> [WORK TASK]: Show each line of the entries below in which the word "Produktion" appears.

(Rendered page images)
────────────────────────────────────────
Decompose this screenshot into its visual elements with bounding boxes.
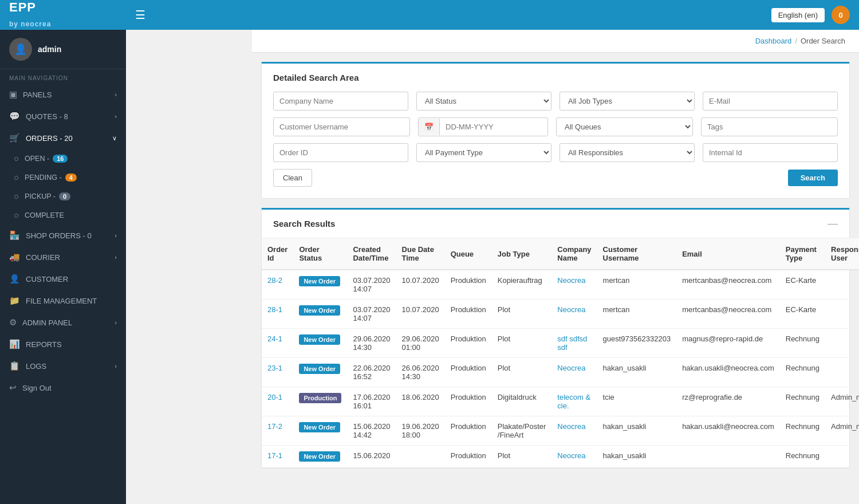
order-id-link[interactable]: 28-1 — [267, 305, 282, 314]
tags-input[interactable] — [701, 117, 838, 136]
responsibles-dropdown[interactable]: All Responsibles Admin_motio — [559, 143, 695, 162]
company-link[interactable]: Neocrea — [557, 422, 585, 431]
sidebar-item-panels[interactable]: ▣ PANELS › — [0, 84, 126, 105]
sidebar-item-signout[interactable]: ↩ Sign Out — [0, 377, 126, 399]
sidebar-item-quotes[interactable]: 💬 QUOTES - 8 › — [0, 105, 126, 127]
cell-responsible — [825, 446, 859, 468]
cell-username: tcie — [597, 387, 677, 416]
cell-order-id: 20-1 — [262, 387, 293, 416]
hamburger-icon[interactable]: ☰ — [135, 8, 145, 22]
breadcrumb-home[interactable]: Dashboard — [755, 37, 792, 45]
cell-status: New Order — [293, 270, 347, 300]
search-title: Detailed Search Area — [273, 73, 838, 82]
collapse-button[interactable]: — — [828, 218, 838, 230]
sidebar-item-customer[interactable]: 👤 CUSTOMER — [0, 268, 126, 290]
shop-icon: 🏪 — [9, 230, 20, 241]
company-name-input[interactable] — [273, 92, 408, 111]
status-badge: New Order — [299, 305, 340, 316]
chevron-down-icon: ∨ — [112, 135, 117, 142]
clean-button[interactable]: Clean — [273, 169, 312, 187]
order-id-link[interactable]: 24-1 — [267, 334, 282, 343]
company-link[interactable]: telecom & cie. — [557, 393, 590, 410]
admin-icon: ⚙ — [9, 317, 17, 328]
cell-email — [676, 446, 780, 468]
cell-queue: Produktion — [445, 387, 492, 416]
cell-order-id: 28-2 — [262, 270, 293, 300]
topbar: ☰ English (en) 0 — [126, 0, 859, 30]
table-row: 28-1 New Order 03.07.2020 14:07 10.07.20… — [262, 300, 859, 329]
status-badge: New Order — [299, 422, 340, 432]
cell-email: hakan.usakli@neocrea.com — [676, 358, 780, 387]
sidebar-item-orders[interactable]: 🛒 ORDERS - 20 ∨ — [0, 127, 126, 149]
cell-company: Neocrea — [551, 446, 597, 468]
sidebar-item-shop-orders[interactable]: 🏪 SHOP ORDERS - 0 › — [0, 225, 126, 246]
sidebar-item-courier[interactable]: 🚚 COURIER › — [0, 246, 126, 268]
sidebar-customer-label: CUSTOMER — [26, 275, 68, 284]
job-types-dropdown[interactable]: All Job Types Plot Kopierauftrag Digital… — [559, 92, 695, 111]
sidebar-item-admin-panel[interactable]: ⚙ ADMIN PANEL › — [0, 312, 126, 333]
company-link[interactable]: Neocrea — [557, 305, 585, 314]
sidebar-item-complete[interactable]: ○ COMPLETE — [8, 206, 126, 225]
order-id-link[interactable]: 23-1 — [267, 364, 282, 372]
company-link[interactable]: sdf sdfsd sdf — [557, 334, 587, 352]
company-link[interactable]: Neocrea — [557, 364, 585, 372]
email-input[interactable] — [703, 92, 838, 111]
order-id-link[interactable]: 17-2 — [267, 422, 282, 431]
avatar: 👤 — [9, 38, 32, 61]
sidebar-item-reports[interactable]: 📊 REPORTS — [0, 333, 126, 355]
sidebar-section-label: MAIN NAVIGATION — [0, 69, 126, 84]
queues-dropdown[interactable]: All Queues Produktion — [556, 117, 693, 136]
language-button[interactable]: English (en) — [771, 8, 825, 22]
order-id-link[interactable]: 28-2 — [267, 276, 282, 285]
cell-email: mertcanbas@neocrea.com — [676, 270, 780, 300]
cell-username: mertcan — [597, 300, 677, 329]
cell-due-date: 29.06.2020 01:00 — [396, 329, 445, 358]
sidebar-item-logs[interactable]: 📋 LOGS › — [0, 355, 126, 377]
sidebar-item-open[interactable]: ○ OPEN - 16 — [8, 149, 126, 168]
col-job-type: Job Type — [492, 238, 552, 270]
sidebar-reports-label: REPORTS — [26, 340, 62, 349]
col-company: CompanyName — [551, 238, 597, 270]
customer-username-input[interactable] — [273, 117, 410, 136]
orders-icon: 🛒 — [9, 133, 20, 143]
cell-status: New Order — [293, 300, 347, 329]
company-link[interactable]: Neocrea — [557, 276, 585, 285]
cell-company: Neocrea — [551, 300, 597, 329]
cell-responsible — [825, 329, 859, 358]
main-content: Dashboard / Order Search Detailed Search… — [252, 30, 859, 504]
search-area: Detailed Search Area All Status New Orde… — [261, 62, 850, 199]
payment-type-dropdown[interactable]: All Payment Type EC-Karte Rechnung — [416, 143, 551, 162]
table-row: 28-2 New Order 03.07.2020 14:07 10.07.20… — [262, 270, 859, 300]
status-badge: New Order — [299, 276, 340, 286]
panels-icon: ▣ — [9, 89, 17, 100]
sidebar-item-pickup[interactable]: ○ PICKUP - 0 — [8, 187, 126, 206]
signout-icon: ↩ — [9, 383, 17, 393]
logo-text: EPPby neocrea — [9, 0, 51, 30]
cell-status: Production — [293, 387, 347, 416]
search-button[interactable]: Search — [788, 170, 838, 186]
order-id-input[interactable] — [273, 143, 408, 162]
cell-responsible — [825, 358, 859, 387]
cell-order-id: 24-1 — [262, 329, 293, 358]
chevron-right-icon-6: › — [115, 363, 117, 369]
internal-id-input[interactable] — [703, 143, 838, 162]
order-id-link[interactable]: 17-1 — [267, 451, 282, 460]
logo-sub: by neocrea — [9, 20, 51, 28]
sidebar-shop-label: SHOP ORDERS - 0 — [26, 231, 92, 240]
sidebar-panels-label: PANELS — [23, 90, 52, 99]
sidebar-user: 👤 admin — [0, 30, 126, 69]
chevron-right-icon: › — [115, 91, 117, 98]
sidebar-item-file-mgmt[interactable]: 📁 FILE MANAGEMENT — [0, 290, 126, 312]
status-dropdown[interactable]: All Status New Order Production Pending … — [416, 92, 551, 111]
order-id-link[interactable]: 20-1 — [267, 393, 282, 401]
col-payment: PaymentType — [780, 238, 825, 270]
col-responsible: ResponsibleUser — [825, 238, 859, 270]
company-link[interactable]: Neocrea — [557, 451, 585, 460]
notification-button[interactable]: 0 — [832, 6, 850, 24]
cell-order-id: 23-1 — [262, 358, 293, 387]
sidebar-item-pending[interactable]: ○ PENDING - 4 — [8, 168, 126, 187]
date-input[interactable] — [440, 119, 547, 135]
cell-due-date: 26.06.2020 14:30 — [396, 358, 445, 387]
pending-badge: 4 — [65, 174, 77, 182]
cell-username: guest973562332203 — [597, 329, 677, 358]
────────────────────────────────────────
> [RESULT FOR THIS TASK]:
cell-queue: Produktion — [445, 387, 492, 416]
queues-dropdown[interactable]: All Queues Produktion — [556, 117, 693, 136]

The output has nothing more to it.